ABOUT THIS EXERCISE | Would you reproduce each line below exactly, leaving every picture out?

Page images and extracted text
----------

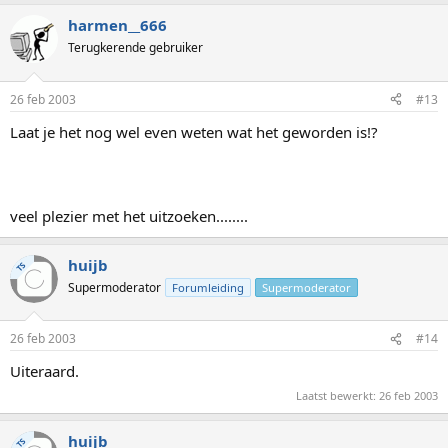
harmen__666
Terugkerende gebruiker
26 feb 2003
#13
Laat je het nog wel even weten wat het geworden is!?
veel plezier met het uitzoeken........
huijb
TS
Supermoderator
Forumleiding
Supermoderator
26 feb 2003
#14
Uiteraard.
Laatst bewerkt:
26 feb 2003
huijb
TS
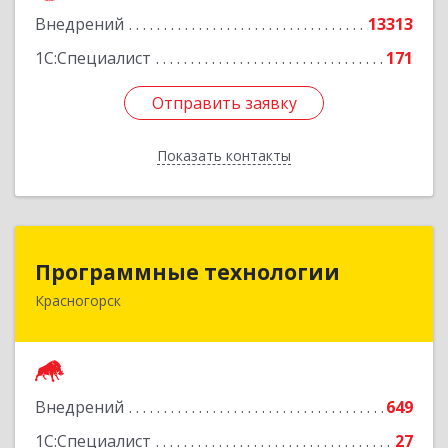
Внедрений
13313
Подробнее
1С:Специалист
171
Отправить заявку
Отправить заявку
Показать контакты
Назад
Программные технологии
Программные технологии
Красногорск
143408, Московская обл, Красногорский р-н,
Красногорск г, Ленина ул, дом № 45, оф.40
Подробнее
Внедрений
649
1С:Специалист
27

----------

SOLUTION |
harmen__666
Terugkerende gebruiker
26 feb 2003
#13
Laat je het nog wel even weten wat het geworden is!?
veel plezier met het uitzoeken........
huijb
TS
Supermoderator
Forumleiding
Supermoderator
26 feb 2003
#14
Uiteraard.
Laatst bewerkt:
26 feb 2003
huijb
TS
Внедрений
13313
Подробнее
1С:Специалист
171
Отправить заявку
Отправить заявку
Показать контакты
Назад
Программные технологии
Программные технологии
Красногорск
143408, Московская обл, Красногорский р-н,
Красногорск г, Ленина ул, дом № 45, оф.40
Подробнее
Внедрений
649
1С:Специалист
27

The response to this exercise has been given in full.